The Pentagon is preparing to implement a major change in the military’s entrance exam, which will soon allow applicants to use calculators amid an ongoing recruitment crisis.
The announcement of the Pentagon’s plan was made recently by three defense officials to Military.com. The proposed change would represent a significant shift in the way applicants are tested academically to determine a potential recruit’s eligibility for jobs in the U.S. military.
The proposed change in the Armed Services Vocational Aptitude Battery (ASVAB) is expected to help mitigate the military recruitment shortage partially believed to be caused by many Americans not scoring high enough on the test to qualify for enlistment in the U.S. military.
According to Military.com, the potential change to the ASVAB would also be consistent with changes to traditional test-taking in the United States, with calculators being permitted in many mathematics classes around the country, as well as the SAT and ACT college entrance tests.

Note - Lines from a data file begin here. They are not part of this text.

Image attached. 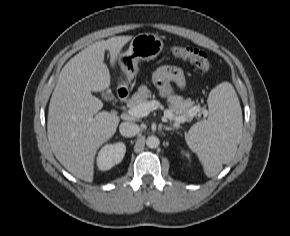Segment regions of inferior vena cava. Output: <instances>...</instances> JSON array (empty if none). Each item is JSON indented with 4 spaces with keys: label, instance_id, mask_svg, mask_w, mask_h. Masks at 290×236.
Listing matches in <instances>:
<instances>
[{
    "label": "inferior vena cava",
    "instance_id": "602c4592",
    "mask_svg": "<svg viewBox=\"0 0 290 236\" xmlns=\"http://www.w3.org/2000/svg\"><path fill=\"white\" fill-rule=\"evenodd\" d=\"M119 131L124 137H133L139 132V127L135 123L122 122L119 126Z\"/></svg>",
    "mask_w": 290,
    "mask_h": 236
}]
</instances>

“The department is carefully considering the use of calculators for the ASVAB,” a Department of Defense official told The Daily Caller. “We are taking a systematic approach, which will assess the impact of calculator use, and we are developing a way forward for calculator inclusion based on best practices in test development and psychometric theory.”
According to Military.com, the timeline for the implementation of the ASVAB calculator change is currently unknown. However, one Defense Department official noted that the change could face backlash due to concerns that federal lawmakers will view the Pentagon’s change as a way of lowering the military’s standards.
In addition to the Pentagon’s anticipated shift in academic testing, the U.S. Army launched the Future Soldier Preparatory Course last year to “help America’s youth overcome academic and physical fitness barriers to service and meet or exceed the Army’s accession standards.”
By the end of last year, 3,206 students had attended the Future Soldier Preparatory Course, with 2,965 graduating and moving on to basic combat training.
For the academic track of the Future Soldier Preparatory Course, the Army found that 95% of students increased their testing capability under at least one test category within their first two attempts. The students’ test scores also increased by an average of 17 points.
The U.S. military has continued its struggle to meet its recruitment goals in 2023, following the Army’s failure to meet its recruitment goal last year. Projections for this year have indicated that the Air Force could experience a recruit deficit of 27,000, while the Air National Guard is anticipating a recruit deficit of 4,000.